Pensions and all that boring stuff
Lively discussion over the koseinenkin issue this morning on TBS (channel 6). The colorful and knowledgeable cast of characters:
LDP - Former State Secretary for Foreign Affairs Takemi Keizo (Q: Why was a foreign policy guy recruited to be the LDP's point man for social insurance policies? A: Dad was sort of the president of the Japan Medical Association from 1957 to 1982).
Komeito - Former Health & Welfare minister Sakaguchi Chikara, M.D., formerly known as "the Komeito guy in the Cabinet."
Democrats - Former Health and Welfare minister Kan Naoto, looking eerily refreshed. It has been ages since I last saw the "Kan grin." Is he up to something?
Communists: Koike Akira, M.D., a spike-haired Rottweiler of a man--and I say that out of respect...and fear.
Socialists - Fukushima Mizuho - I am the only one to notice that ever since the dissolution of the Diet, all her freckles, crow's feet and liver spots have gone missing?
People's New Party - Kobayashi Koki, who blessed the proceedings by maintaining nearly complete silence. Keep it going Koki-kun and people just might forget that you are completely off your zabuton!
The group had a series of boisterous but substantive arguments over the various proposals put forth by the parties to reform and realign the country's tottering pension system. While yelling over each other's speeches, the participants remained courteous and decorous, with none of the spiteful rancor that made last week's Sunday morning shows so hard to watch.The only problem, of course, was that this informative and important discussion of crucial issues by intelligent and likable legislators was taking place at 6:45 a.m. on a Saturday.
I love you, I love only you...but please do not ask me for my vote again
If the LDP-Komeito alliance prevails and Koizumi is reelected prime minister, can he resubmit the postal reform bill to the Diet unaltered?
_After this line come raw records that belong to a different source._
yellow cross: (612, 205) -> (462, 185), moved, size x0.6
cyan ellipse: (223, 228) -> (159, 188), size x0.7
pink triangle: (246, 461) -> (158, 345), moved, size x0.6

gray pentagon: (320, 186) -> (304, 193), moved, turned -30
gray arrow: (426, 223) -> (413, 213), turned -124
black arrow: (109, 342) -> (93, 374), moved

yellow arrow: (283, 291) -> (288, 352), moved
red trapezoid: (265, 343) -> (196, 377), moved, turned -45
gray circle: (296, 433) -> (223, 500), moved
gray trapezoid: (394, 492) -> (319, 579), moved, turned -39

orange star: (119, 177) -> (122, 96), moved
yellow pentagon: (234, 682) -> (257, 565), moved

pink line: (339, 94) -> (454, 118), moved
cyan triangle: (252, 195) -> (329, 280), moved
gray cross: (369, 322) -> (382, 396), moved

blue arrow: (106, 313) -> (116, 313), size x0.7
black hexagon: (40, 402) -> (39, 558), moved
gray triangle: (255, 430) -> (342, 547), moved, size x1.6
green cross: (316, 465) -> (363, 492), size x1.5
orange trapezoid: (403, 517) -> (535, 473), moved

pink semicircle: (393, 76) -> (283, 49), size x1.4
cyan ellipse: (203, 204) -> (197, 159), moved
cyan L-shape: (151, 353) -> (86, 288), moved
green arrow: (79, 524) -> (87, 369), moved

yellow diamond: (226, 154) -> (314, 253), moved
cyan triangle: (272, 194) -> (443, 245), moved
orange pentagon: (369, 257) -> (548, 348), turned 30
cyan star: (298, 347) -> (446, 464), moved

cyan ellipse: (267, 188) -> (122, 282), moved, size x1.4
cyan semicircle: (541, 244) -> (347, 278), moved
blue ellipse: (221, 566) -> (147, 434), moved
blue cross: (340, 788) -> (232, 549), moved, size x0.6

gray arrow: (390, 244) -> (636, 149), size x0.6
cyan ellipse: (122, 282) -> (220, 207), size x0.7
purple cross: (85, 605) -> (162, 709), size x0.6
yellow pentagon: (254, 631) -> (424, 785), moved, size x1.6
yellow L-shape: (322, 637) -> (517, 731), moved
The rule, if I am not mistaken, is that no bill can be resubmitted during a single Diet term. While this regulation would not be violated in the House of Representatives, does it not prohibit a reconsideration of the bill in the House of Councilors? The H of C has already rejected the bill during its current term--how can it revote on exactly the same bill?
The reason why I ask is because Karel Wolferen (in this morning's Financial Times) makes a salient point: a large number of the members of the House of Representatives who voted for the postal reform legislation did so in order to "save their political skins".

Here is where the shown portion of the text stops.